There’s a very similar story behind inflammation in the brain afflicted with neurodegenerative aging of the Alzheimer type (AD) and the activation of brain-resident immune cells called microglia. Microglia are like the brain’s macrophages: they gobble up particulate matter, cellular debris, and other harmful materials in the brain — including, importantly, beta-amyloid, the extracellular aggregate most closely linked with AD. This happens because beta-amyloid activates the complement system, which flips the switch on microglial surface receptors that push them from being agreeable neuronal housekeepers into beast mode. But with a rising burden of beta-amyloid and unresolved injury to the brain, microglia and the complement system eventually become toxic, killing neurons and warping and shriveling the connections between them.

Other common derangements of intercellular communication that begin as adaptations to cellular and molecular aging damage include when the body responds to insulin resistance by producing ever more insulin, creating a vicious cycle that culminates in type 2 diabetes; and the hormonal signals behind hot flashes, which result from the pituitary gland’s increasingly shrill attempts to stimulate the release of a faltering supply of eggs.

In addition to regulated shifts that the body initially made in order to maintain normal function as the burden of damage rises, aging also distorts signaling networks because of the direct effects of aging damage to cells and biomolecules. Examples include the hodgepodge of signaling factors, growth factors, and enzymes (SASP) spewed out of senescent cells and the systemic oxidative stress indirectly exported from cells overtaken by mitochondria bearing large DNA deletions (which distort the use of free radicals as a signaling system).
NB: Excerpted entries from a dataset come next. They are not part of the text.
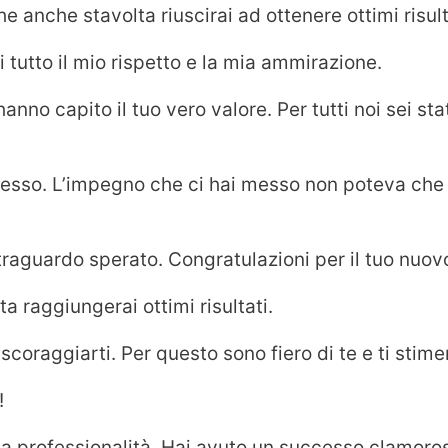
e anche stavolta riuscirai ad ottenere ottimi risult
i tutto il mio rispetto e la mia ammirazione.
anno capito il tuo vero valore. Per tutti noi sei st
ccesso. L’impegno che ci hai messo non poteva che 
raguardo sperato. Congratulazioni per il tuo nuov
a raggiungerai ottimi risultati.
coraggiarti. Per questo sono fiero di te e ti stim
!
tua professionalità. Hai avuto un successo clamoro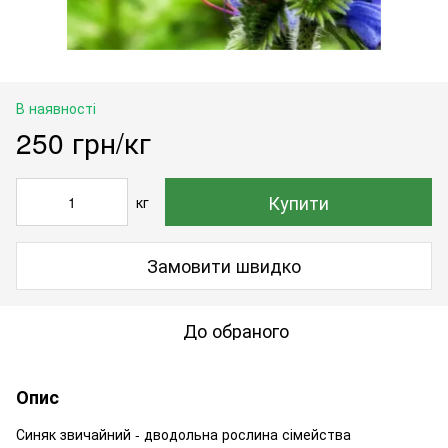
В наявності
250 грн/кг
Купити
кг
Замовити швидко
До обраного
Опис
Синяк звичайний - дводольна рослина сімейства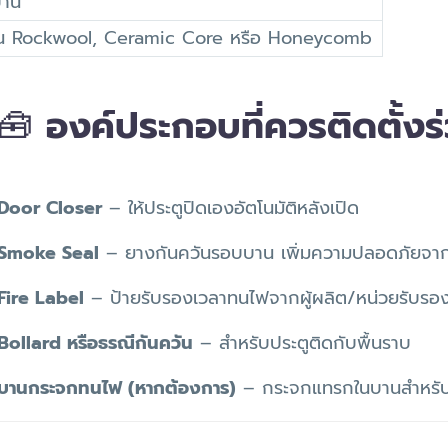
บาน
เช่น Rockwool, Ceramic Core หรือ Honeycomb
🧰
องค์ประกอบที่ควรติดตั้งร
Door Closer
– ให้ประตูปิดเองอัตโนมัติหลังเปิด
Smoke Seal
– ยางกันควันรอบบาน เพิ่มความปลอดภัยจา
Fire Label
– ป้ายรับรองเวลาทนไฟจากผู้ผลิต/หน่วยรับรอ
Bollard หรือธรณีกันควัน
– สำหรับประตูติดกับพื้นราบ
บานกระจกทนไฟ (หากต้องการ)
– กระจกแทรกในบานสำหรับม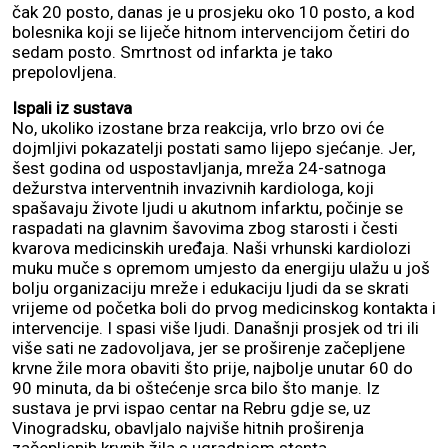
čak 20 posto, danas je u prosjeku oko 10 posto, a kod
bolesnika koji se liječe hitnom intervencijom četiri do
sedam posto. Smrtnost od infarkta je tako
prepolovljena.
Ispali iz sustava
No, ukoliko izostane brza reakcija, vrlo brzo ovi će
dojmljivi pokazatelji postati samo lijepo sjećanje. Jer,
šest godina od uspostavljanja, mreža 24-satnoga
dežurstva interventnih invazivnih kardiologa, koji
spašavaju živote ljudi u akutnom infarktu, počinje se
raspadati na glavnim šavovima zbog starosti i česti
kvarova medicinskih uređaja. Naši vrhunski kardiolozi
muku muče s opremom umjesto da energiju ulažu u još
bolju organizaciju mreže i edukaciju ljudi da se skrati
vrijeme od početka boli do prvog medicinskog kontakta i
intervencije. I spasi više ljudi. Današnji prosjek od tri ili
više sati ne zadovoljava, jer se proširenje začepljene
krvne žile mora obaviti što prije, najbolje unutar 60 do
90 minuta, da bi oštećenje srca bilo što manje. Iz
sustava je prvi ispao centar na Rebru gdje se, uz
Vinogradsku, obavljalo najviše hitnih proširenja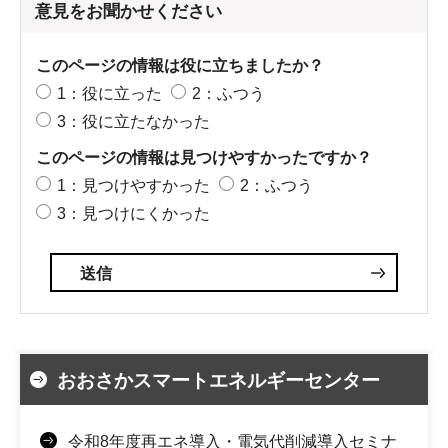
意見をお聞かせください
このページの情報は役に立ちましたか？
1：役に立った
2：ふつう
3：役に立たなかった
このページの情報は見つけやすかったですか？
1：見つけやすかった
2：ふつう
3：見つけにくかった
おおさかスマートエネルギーセンター
令和8年度再エネ導入・電気代削減導入セミナ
In a recent update of the Hallmarks, the authors of the original Hallmarks paper wrote “that the final hallmark that we listed in 2013, altered intercellular communication, was too vast, requiring a separate discussion of chronic inflammation and age-associated dysbiosis.” From the SENS perspective, however, even the original creation of a separate Hallmark for altered intercellular communications was redundant at best and a counterproductive distraction at worst — let alone splitting off a new Hallmark by drawing an arbitrary line between age-related chronic inflammation and other kinds of signaling changes with age.

Again: Dr. de Grey, the authors of the Hallmarks paper, and the majority of geroscientists (even those who use language that suggests otherwise) agree that altered intercellular communications in aging are downstream effects of primary aging damage. If we are to set up a structure to classify age changes that doubles as a battle plan for tackling aging, we should use a version of Occam’s Razor to slice through these secondary changes and cleave as close as possible to the “bones” of degenerative aging: the cellular and molecular damage that drive such changes in the first place.

To develop powerful and iterable longevity therapeutics and minimize side effects, changes in intercellular signaling with age should not be a target for intervention. What we said earlier about compensatory Hallmarks applies more broadly here: the proper target for longevity therapies is the damage that causes these signaling changes, not the signals themselves.

In this first of two posts, we’ve looked at the thinking behind the structural framework into which the Hallmarks are organized. In next month’s post, we’ll come back and look at each of the Hallmarks individually and see how well they line up with the SENS Seven — and when they don’t line up, or when they overlap with more than one of each other, we’ll ask why the two systems differ, and what might be missing or superfluous in either system.